ASSIGNMENT |
For the data below, report how many lines include the word "Enable", and write nothing else.

Source records
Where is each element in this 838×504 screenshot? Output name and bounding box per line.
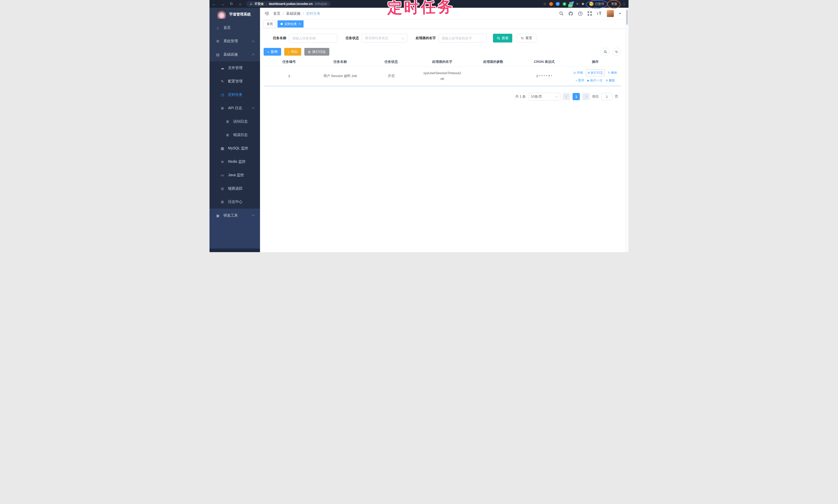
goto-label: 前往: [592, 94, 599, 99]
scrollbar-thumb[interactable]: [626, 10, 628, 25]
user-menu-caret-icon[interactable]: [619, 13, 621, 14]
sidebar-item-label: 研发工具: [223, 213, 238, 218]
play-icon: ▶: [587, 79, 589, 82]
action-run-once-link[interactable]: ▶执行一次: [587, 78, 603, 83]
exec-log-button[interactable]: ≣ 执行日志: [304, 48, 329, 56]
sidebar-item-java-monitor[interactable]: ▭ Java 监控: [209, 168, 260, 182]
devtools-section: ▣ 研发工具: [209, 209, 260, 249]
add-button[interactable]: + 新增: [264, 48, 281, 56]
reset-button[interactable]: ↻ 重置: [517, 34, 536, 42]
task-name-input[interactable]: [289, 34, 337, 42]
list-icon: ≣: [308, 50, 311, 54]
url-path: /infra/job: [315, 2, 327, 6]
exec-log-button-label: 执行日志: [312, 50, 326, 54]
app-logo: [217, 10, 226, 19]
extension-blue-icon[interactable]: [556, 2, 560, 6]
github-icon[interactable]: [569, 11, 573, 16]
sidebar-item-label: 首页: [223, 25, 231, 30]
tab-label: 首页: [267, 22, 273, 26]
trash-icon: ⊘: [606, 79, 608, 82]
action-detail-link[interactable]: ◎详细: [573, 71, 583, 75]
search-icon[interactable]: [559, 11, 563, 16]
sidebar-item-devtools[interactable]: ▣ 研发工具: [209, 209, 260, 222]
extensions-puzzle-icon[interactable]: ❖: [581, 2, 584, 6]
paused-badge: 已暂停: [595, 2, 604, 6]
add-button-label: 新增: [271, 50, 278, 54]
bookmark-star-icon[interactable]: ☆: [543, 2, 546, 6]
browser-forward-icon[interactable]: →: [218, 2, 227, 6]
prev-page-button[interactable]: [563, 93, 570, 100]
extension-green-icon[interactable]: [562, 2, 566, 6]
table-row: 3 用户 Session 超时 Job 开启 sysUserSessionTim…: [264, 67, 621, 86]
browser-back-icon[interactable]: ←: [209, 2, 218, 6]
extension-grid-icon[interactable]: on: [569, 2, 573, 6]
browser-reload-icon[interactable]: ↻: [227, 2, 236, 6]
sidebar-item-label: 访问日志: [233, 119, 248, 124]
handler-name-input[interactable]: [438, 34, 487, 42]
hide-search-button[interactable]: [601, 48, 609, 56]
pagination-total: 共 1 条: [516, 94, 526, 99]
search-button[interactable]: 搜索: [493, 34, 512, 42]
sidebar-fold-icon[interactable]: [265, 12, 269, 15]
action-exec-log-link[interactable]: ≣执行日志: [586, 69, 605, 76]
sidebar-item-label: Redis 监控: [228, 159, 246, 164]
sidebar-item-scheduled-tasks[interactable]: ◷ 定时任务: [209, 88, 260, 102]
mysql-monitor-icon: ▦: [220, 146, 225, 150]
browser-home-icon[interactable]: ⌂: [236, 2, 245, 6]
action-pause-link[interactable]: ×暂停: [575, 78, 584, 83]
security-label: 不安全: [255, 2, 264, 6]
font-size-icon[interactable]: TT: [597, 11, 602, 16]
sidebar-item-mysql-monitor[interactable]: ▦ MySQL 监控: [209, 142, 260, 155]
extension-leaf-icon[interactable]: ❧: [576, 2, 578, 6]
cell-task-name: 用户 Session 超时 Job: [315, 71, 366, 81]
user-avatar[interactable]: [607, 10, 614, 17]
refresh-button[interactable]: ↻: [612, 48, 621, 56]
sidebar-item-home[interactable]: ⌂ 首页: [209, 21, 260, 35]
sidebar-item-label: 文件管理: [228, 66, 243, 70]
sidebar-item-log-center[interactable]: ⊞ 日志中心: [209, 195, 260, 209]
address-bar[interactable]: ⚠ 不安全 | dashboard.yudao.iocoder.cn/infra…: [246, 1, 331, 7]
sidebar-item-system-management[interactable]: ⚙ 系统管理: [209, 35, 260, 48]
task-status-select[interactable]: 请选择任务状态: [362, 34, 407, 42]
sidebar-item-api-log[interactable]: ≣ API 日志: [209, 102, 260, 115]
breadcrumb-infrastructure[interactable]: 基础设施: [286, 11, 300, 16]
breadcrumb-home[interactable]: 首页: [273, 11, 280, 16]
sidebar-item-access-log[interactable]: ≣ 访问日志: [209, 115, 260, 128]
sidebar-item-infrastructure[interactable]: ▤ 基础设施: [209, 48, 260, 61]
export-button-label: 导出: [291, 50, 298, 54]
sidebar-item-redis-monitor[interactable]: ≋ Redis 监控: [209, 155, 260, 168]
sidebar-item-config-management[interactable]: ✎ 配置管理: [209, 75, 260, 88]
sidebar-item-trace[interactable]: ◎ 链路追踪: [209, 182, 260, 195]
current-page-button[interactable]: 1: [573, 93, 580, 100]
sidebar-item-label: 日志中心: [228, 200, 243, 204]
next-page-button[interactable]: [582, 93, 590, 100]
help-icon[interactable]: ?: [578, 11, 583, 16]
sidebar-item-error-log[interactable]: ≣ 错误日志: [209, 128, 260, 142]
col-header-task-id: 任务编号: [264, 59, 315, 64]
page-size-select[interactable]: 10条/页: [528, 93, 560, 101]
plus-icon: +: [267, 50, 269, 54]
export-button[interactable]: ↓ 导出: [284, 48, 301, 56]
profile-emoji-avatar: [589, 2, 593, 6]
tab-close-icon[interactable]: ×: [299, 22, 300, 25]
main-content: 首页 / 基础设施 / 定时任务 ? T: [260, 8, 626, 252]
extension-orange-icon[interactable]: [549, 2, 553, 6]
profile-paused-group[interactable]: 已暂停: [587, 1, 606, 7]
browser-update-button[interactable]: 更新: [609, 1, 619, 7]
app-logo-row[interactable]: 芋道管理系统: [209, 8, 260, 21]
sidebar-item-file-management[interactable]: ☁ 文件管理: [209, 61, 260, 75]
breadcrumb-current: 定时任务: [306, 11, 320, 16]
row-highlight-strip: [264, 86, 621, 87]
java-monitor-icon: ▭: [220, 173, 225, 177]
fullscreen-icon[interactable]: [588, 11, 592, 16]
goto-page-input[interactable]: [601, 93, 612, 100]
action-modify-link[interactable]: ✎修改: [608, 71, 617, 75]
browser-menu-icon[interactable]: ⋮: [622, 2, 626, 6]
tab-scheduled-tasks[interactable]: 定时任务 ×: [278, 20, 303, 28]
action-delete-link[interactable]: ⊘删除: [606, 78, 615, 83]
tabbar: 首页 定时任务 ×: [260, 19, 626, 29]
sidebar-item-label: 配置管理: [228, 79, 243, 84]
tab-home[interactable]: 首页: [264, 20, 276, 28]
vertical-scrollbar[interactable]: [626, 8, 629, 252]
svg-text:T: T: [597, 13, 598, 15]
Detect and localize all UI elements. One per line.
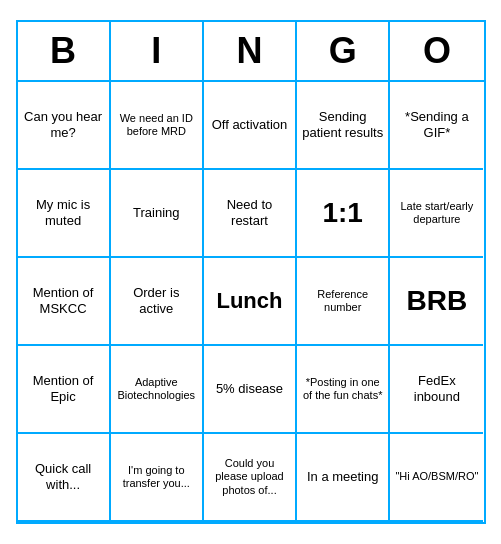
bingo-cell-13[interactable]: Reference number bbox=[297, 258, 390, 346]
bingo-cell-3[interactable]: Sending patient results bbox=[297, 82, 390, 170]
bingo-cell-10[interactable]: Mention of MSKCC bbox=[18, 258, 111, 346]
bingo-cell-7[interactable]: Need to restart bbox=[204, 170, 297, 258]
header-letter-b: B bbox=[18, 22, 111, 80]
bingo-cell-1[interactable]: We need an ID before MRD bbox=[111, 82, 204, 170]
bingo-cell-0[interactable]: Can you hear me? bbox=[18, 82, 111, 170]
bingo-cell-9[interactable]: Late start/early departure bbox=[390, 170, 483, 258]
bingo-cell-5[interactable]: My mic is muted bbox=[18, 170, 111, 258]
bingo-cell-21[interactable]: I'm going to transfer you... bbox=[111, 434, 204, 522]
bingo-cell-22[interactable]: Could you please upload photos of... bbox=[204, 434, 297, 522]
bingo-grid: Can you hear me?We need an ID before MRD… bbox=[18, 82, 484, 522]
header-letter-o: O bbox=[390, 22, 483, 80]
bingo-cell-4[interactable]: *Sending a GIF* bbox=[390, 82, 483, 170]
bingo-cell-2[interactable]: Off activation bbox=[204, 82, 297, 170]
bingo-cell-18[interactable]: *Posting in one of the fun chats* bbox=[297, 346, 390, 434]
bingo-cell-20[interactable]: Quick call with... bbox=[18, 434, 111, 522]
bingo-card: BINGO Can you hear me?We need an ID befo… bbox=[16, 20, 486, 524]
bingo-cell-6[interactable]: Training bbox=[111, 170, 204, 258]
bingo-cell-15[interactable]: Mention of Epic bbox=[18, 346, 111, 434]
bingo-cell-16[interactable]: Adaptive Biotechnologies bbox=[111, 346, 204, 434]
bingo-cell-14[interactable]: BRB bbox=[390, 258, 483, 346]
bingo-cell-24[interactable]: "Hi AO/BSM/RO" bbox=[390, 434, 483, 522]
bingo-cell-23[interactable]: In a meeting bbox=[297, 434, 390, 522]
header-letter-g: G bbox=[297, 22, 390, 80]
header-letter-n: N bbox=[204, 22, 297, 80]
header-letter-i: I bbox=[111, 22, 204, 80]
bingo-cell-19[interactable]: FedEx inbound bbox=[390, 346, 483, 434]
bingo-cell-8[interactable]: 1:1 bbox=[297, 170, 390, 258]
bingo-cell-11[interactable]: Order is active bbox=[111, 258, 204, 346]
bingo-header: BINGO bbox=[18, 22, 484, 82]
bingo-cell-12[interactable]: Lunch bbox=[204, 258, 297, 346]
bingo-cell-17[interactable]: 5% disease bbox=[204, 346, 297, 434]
...
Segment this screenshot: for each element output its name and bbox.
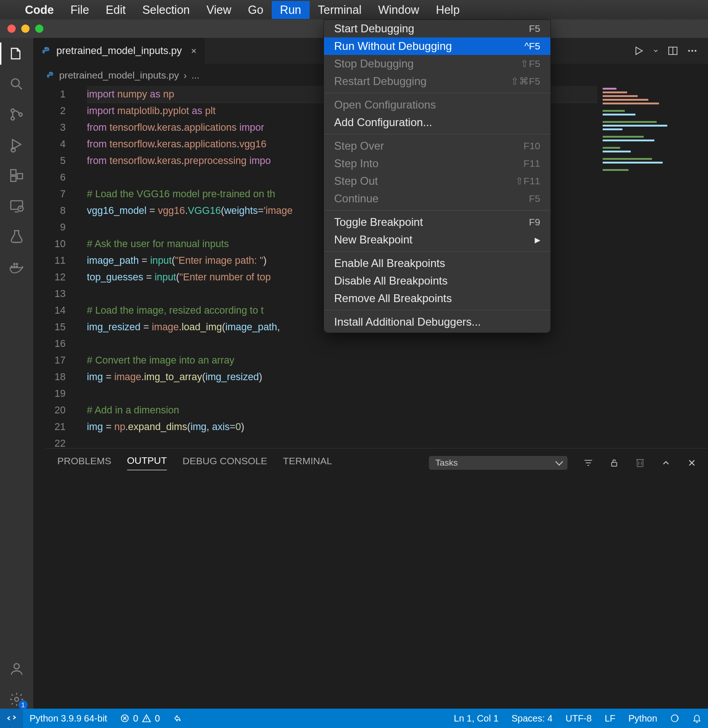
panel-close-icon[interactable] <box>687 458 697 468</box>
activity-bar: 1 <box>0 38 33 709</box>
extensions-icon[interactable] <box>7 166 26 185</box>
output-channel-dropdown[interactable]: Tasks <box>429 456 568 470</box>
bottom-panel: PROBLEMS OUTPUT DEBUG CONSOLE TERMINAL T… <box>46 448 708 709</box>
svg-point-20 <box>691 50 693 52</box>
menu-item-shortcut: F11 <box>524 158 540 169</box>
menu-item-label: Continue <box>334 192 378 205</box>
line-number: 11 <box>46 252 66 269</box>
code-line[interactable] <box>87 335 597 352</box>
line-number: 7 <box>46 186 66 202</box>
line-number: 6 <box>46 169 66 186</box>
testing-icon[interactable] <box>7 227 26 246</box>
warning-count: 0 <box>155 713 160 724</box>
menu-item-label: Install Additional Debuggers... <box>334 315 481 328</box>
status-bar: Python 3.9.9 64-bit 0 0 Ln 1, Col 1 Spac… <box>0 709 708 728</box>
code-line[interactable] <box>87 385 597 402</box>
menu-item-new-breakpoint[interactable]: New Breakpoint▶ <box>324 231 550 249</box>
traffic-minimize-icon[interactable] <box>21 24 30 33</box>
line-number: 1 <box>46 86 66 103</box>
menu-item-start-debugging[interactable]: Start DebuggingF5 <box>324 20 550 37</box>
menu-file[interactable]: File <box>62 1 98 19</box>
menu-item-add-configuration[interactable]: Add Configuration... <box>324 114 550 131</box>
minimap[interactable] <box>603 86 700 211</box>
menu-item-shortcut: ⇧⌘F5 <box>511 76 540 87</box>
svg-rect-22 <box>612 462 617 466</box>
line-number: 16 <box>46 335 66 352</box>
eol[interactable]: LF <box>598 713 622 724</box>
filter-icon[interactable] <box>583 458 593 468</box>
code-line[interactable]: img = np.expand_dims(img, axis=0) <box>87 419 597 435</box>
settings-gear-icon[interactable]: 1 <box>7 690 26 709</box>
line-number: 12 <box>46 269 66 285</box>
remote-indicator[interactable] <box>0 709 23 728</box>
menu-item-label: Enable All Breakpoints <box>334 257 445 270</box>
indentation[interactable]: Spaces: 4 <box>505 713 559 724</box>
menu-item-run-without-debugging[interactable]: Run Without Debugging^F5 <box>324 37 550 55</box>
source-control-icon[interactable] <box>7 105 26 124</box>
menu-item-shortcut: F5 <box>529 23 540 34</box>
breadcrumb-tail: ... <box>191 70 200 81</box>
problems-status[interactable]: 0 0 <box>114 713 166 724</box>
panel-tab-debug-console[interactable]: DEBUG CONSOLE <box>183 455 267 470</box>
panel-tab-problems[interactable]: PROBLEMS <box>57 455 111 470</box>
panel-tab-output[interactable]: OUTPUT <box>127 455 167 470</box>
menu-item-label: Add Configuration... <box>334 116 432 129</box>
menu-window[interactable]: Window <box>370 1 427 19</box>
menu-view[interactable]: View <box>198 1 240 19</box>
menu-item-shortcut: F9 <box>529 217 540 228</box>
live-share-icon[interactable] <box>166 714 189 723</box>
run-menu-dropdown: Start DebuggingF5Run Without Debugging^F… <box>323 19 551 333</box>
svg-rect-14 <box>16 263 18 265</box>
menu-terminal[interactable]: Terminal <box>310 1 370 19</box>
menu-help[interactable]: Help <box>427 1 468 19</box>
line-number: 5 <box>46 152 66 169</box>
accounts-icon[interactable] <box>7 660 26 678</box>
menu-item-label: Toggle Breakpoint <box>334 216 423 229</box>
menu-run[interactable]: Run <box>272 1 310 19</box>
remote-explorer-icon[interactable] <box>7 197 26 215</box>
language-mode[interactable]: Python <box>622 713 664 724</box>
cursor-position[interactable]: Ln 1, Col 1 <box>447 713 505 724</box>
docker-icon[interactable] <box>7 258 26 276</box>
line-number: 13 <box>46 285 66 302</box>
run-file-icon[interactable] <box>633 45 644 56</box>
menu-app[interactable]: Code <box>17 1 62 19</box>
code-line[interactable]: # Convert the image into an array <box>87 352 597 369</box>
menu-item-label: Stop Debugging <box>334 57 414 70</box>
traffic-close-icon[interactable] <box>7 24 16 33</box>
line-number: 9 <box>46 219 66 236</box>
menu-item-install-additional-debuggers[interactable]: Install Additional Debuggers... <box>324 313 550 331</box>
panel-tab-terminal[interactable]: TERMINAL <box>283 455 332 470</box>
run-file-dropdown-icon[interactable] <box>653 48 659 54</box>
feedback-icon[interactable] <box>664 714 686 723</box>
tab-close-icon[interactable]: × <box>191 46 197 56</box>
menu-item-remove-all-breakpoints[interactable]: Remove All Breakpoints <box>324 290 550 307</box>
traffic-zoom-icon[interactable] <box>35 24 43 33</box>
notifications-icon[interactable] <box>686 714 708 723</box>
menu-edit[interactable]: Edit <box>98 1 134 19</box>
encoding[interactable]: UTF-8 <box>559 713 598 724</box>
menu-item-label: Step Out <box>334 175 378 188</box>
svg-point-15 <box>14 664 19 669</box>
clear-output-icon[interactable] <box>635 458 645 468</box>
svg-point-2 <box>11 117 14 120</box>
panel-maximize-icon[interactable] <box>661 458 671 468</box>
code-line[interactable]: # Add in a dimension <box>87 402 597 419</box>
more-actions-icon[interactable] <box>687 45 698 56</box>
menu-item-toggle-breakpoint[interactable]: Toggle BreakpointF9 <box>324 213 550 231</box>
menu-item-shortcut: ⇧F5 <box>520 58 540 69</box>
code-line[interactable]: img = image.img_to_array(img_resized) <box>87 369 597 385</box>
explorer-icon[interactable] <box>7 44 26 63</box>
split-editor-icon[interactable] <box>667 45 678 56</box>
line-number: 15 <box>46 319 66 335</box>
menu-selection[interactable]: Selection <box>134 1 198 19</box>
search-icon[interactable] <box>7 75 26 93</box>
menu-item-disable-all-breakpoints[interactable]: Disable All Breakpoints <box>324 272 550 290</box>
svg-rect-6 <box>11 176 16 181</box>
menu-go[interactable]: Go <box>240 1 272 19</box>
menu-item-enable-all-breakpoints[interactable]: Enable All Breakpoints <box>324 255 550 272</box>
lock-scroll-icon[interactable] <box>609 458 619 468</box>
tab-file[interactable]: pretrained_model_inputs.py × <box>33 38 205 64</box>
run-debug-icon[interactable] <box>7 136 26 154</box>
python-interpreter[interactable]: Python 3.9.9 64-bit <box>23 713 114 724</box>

ANSWER FOR THIS EXERCISE |
2